> **Data records**
Content starts

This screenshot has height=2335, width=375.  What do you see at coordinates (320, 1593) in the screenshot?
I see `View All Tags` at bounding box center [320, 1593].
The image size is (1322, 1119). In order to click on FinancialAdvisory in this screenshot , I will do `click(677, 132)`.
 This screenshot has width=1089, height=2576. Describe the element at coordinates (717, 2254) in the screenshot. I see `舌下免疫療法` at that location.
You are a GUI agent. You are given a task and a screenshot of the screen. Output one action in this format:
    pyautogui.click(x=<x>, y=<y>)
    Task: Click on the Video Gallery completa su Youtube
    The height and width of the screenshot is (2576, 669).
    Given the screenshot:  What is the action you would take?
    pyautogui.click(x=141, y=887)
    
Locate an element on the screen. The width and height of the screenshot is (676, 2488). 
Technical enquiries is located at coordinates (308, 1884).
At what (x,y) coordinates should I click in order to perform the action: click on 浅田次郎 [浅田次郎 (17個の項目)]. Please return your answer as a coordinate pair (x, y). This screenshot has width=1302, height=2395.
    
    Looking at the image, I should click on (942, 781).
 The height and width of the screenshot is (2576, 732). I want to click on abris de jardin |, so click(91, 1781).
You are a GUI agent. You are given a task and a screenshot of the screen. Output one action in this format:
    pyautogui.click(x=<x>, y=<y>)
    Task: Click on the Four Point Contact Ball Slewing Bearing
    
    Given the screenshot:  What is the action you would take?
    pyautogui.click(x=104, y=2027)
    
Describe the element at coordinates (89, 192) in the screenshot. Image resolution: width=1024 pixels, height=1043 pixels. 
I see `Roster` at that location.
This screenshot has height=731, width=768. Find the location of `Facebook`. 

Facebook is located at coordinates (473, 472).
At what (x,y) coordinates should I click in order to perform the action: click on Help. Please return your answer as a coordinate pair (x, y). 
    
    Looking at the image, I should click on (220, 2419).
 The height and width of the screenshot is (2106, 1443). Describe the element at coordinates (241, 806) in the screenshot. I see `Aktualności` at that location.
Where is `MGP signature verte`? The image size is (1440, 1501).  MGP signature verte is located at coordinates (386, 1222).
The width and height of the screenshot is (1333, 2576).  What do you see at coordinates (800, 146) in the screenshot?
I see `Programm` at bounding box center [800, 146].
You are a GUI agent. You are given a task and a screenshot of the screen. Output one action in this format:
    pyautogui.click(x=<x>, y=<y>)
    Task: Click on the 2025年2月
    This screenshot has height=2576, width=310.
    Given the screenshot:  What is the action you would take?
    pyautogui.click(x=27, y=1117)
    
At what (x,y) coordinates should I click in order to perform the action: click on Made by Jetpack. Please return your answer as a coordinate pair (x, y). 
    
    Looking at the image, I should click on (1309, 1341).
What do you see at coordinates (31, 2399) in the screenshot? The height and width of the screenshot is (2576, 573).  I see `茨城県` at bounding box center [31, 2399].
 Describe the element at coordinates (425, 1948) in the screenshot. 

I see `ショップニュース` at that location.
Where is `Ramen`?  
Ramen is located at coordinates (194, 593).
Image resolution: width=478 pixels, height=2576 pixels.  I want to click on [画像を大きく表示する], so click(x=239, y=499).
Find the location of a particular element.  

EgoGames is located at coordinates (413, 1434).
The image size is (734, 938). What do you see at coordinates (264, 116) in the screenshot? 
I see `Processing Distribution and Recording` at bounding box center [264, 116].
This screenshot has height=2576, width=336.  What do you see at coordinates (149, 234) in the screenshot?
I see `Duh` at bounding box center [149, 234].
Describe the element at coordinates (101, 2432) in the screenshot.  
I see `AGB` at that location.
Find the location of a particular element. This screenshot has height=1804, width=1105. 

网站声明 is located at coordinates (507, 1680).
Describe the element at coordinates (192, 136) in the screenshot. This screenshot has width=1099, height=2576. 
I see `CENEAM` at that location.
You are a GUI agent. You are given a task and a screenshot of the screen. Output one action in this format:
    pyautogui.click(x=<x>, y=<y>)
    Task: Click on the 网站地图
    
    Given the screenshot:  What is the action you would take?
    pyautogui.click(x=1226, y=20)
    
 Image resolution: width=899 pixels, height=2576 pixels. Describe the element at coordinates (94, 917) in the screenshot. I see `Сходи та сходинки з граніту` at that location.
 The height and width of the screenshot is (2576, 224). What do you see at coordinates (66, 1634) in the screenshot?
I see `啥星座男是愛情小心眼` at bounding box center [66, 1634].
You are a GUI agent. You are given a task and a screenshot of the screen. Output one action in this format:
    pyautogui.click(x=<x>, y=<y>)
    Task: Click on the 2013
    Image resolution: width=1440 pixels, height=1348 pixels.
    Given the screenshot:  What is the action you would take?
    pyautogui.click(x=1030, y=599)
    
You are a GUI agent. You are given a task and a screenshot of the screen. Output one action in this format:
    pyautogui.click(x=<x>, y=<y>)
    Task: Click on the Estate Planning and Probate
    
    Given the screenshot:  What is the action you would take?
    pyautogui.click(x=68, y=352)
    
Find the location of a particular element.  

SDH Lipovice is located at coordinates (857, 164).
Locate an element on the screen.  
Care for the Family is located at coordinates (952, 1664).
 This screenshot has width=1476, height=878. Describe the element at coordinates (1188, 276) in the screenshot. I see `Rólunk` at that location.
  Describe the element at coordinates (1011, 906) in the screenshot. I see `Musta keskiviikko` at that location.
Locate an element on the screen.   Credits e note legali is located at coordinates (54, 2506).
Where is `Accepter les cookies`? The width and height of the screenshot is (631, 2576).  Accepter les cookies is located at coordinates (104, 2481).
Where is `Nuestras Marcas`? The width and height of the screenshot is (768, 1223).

Content ends

> **Task to complete**
The task requires an exact copy of all the lines above.

> **Exercise solution**
This screenshot has height=2335, width=375.  What do you see at coordinates (320, 1593) in the screenshot?
I see `View All Tags` at bounding box center [320, 1593].
The image size is (1322, 1119). In order to click on FinancialAdvisory in this screenshot , I will do `click(677, 132)`.
 This screenshot has width=1089, height=2576. Describe the element at coordinates (717, 2254) in the screenshot. I see `舌下免疫療法` at that location.
You are a GUI agent. You are given a task and a screenshot of the screen. Output one action in this format:
    pyautogui.click(x=<x>, y=<y>)
    Task: Click on the Video Gallery completa su Youtube
    The height and width of the screenshot is (2576, 669).
    Given the screenshot:  What is the action you would take?
    pyautogui.click(x=141, y=887)
    
Locate an element on the screen. The width and height of the screenshot is (676, 2488). 
Technical enquiries is located at coordinates (308, 1884).
At what (x,y) coordinates should I click in order to perform the action: click on 浅田次郎 [浅田次郎 (17個の項目)]. Please return your answer as a coordinate pair (x, y). This screenshot has width=1302, height=2395.
    
    Looking at the image, I should click on (942, 781).
 The height and width of the screenshot is (2576, 732). I want to click on abris de jardin |, so click(91, 1781).
You are a GUI agent. You are given a task and a screenshot of the screen. Output one action in this format:
    pyautogui.click(x=<x>, y=<y>)
    Task: Click on the Four Point Contact Ball Slewing Bearing
    
    Given the screenshot:  What is the action you would take?
    pyautogui.click(x=104, y=2027)
    
Describe the element at coordinates (89, 192) in the screenshot. Image resolution: width=1024 pixels, height=1043 pixels. 
I see `Roster` at that location.
This screenshot has height=731, width=768. Find the location of `Facebook`. 

Facebook is located at coordinates (473, 472).
At what (x,y) coordinates should I click in order to perform the action: click on Help. Please return your answer as a coordinate pair (x, y). 
    
    Looking at the image, I should click on (220, 2419).
 The height and width of the screenshot is (2106, 1443). Describe the element at coordinates (241, 806) in the screenshot. I see `Aktualności` at that location.
Where is `MGP signature verte`? The image size is (1440, 1501).  MGP signature verte is located at coordinates (386, 1222).
The width and height of the screenshot is (1333, 2576).  What do you see at coordinates (800, 146) in the screenshot?
I see `Programm` at bounding box center [800, 146].
You are a GUI agent. You are given a task and a screenshot of the screen. Output one action in this format:
    pyautogui.click(x=<x>, y=<y>)
    Task: Click on the 2025年2月
    This screenshot has height=2576, width=310.
    Given the screenshot:  What is the action you would take?
    pyautogui.click(x=27, y=1117)
    
At what (x,y) coordinates should I click in order to perform the action: click on Made by Jetpack. Please return your answer as a coordinate pair (x, y). 
    
    Looking at the image, I should click on (1309, 1341).
What do you see at coordinates (31, 2399) in the screenshot? The height and width of the screenshot is (2576, 573).  I see `茨城県` at bounding box center [31, 2399].
 Describe the element at coordinates (425, 1948) in the screenshot. 

I see `ショップニュース` at that location.
Where is `Ramen`?  
Ramen is located at coordinates (194, 593).
Image resolution: width=478 pixels, height=2576 pixels.  I want to click on [画像を大きく表示する], so click(x=239, y=499).
Find the location of a particular element.  

EgoGames is located at coordinates (413, 1434).
The image size is (734, 938). What do you see at coordinates (264, 116) in the screenshot? 
I see `Processing Distribution and Recording` at bounding box center [264, 116].
This screenshot has height=2576, width=336.  What do you see at coordinates (149, 234) in the screenshot?
I see `Duh` at bounding box center [149, 234].
Describe the element at coordinates (101, 2432) in the screenshot.  
I see `AGB` at that location.
Find the location of a particular element. This screenshot has height=1804, width=1105. 

网站声明 is located at coordinates (507, 1680).
Describe the element at coordinates (192, 136) in the screenshot. This screenshot has width=1099, height=2576. 
I see `CENEAM` at that location.
You are a GUI agent. You are given a task and a screenshot of the screen. Output one action in this format:
    pyautogui.click(x=<x>, y=<y>)
    Task: Click on the 网站地图
    
    Given the screenshot:  What is the action you would take?
    pyautogui.click(x=1226, y=20)
    
 Image resolution: width=899 pixels, height=2576 pixels. Describe the element at coordinates (94, 917) in the screenshot. I see `Сходи та сходинки з граніту` at that location.
 The height and width of the screenshot is (2576, 224). What do you see at coordinates (66, 1634) in the screenshot?
I see `啥星座男是愛情小心眼` at bounding box center [66, 1634].
You are a GUI agent. You are given a task and a screenshot of the screen. Output one action in this format:
    pyautogui.click(x=<x>, y=<y>)
    Task: Click on the 2013
    Image resolution: width=1440 pixels, height=1348 pixels.
    Given the screenshot:  What is the action you would take?
    pyautogui.click(x=1030, y=599)
    
You are a GUI agent. You are given a task and a screenshot of the screen. Output one action in this format:
    pyautogui.click(x=<x>, y=<y>)
    Task: Click on the Estate Planning and Probate
    
    Given the screenshot:  What is the action you would take?
    pyautogui.click(x=68, y=352)
    
Find the location of a particular element.  

SDH Lipovice is located at coordinates (857, 164).
Locate an element on the screen.  
Care for the Family is located at coordinates (952, 1664).
 This screenshot has width=1476, height=878. Describe the element at coordinates (1188, 276) in the screenshot. I see `Rólunk` at that location.
  Describe the element at coordinates (1011, 906) in the screenshot. I see `Musta keskiviikko` at that location.
Locate an element on the screen.   Credits e note legali is located at coordinates (54, 2506).
Where is `Accepter les cookies`? The width and height of the screenshot is (631, 2576).  Accepter les cookies is located at coordinates (104, 2481).
Where is `Nuestras Marcas`? The width and height of the screenshot is (768, 1223).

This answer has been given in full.